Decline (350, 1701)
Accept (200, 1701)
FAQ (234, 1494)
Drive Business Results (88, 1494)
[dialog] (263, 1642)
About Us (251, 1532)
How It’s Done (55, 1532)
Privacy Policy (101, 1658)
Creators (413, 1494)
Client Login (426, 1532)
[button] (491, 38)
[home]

## Requirement
Repeat, without change, each line of the data above from the one that contains "[dialog] (263, 1642)" through the final line, counting both.

## Your response
[dialog] (263, 1642)
About Us (251, 1532)
How It’s Done (55, 1532)
Privacy Policy (101, 1658)
Creators (413, 1494)
Client Login (426, 1532)
[button] (491, 38)
[home]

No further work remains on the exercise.